Transcribed page contents
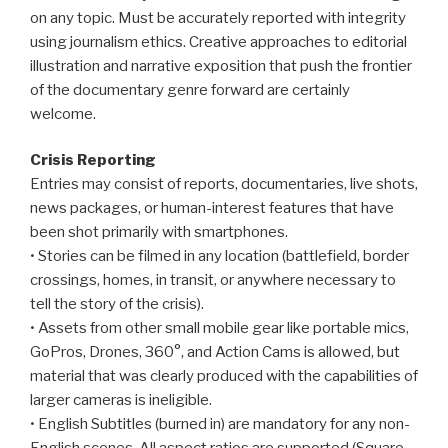
on any topic. Must be accurately reported with integrity
using journalism ethics. Creative approaches to editorial
illustration and narrative exposition that push the frontier
of the documentary genre forward are certainly
welcome.
Crisis Reporting
Entries may consist of reports, documentaries, live shots,
news packages, or human-interest features that have
been shot primarily with smartphones.
• Stories can be filmed in any location (battlefield, border
crossings, homes, in transit, or anywhere necessary to
tell the story of the crisis).
• Assets from other small mobile gear like portable mics,
GoPros, Drones, 360°, and Action Cams is allowed, but
material that was clearly produced with the capabilities of
larger cameras is ineligible.
• English Subtitles (burned in) are mandatory for any non-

TASK GOAL
Wherever the word "with" turns up in the records above, copy the line that holds it.

RESPONSE
on any topic. Must be accurately reported with integrity
been shot primarily with smartphones.
material that was clearly produced with the capabilities of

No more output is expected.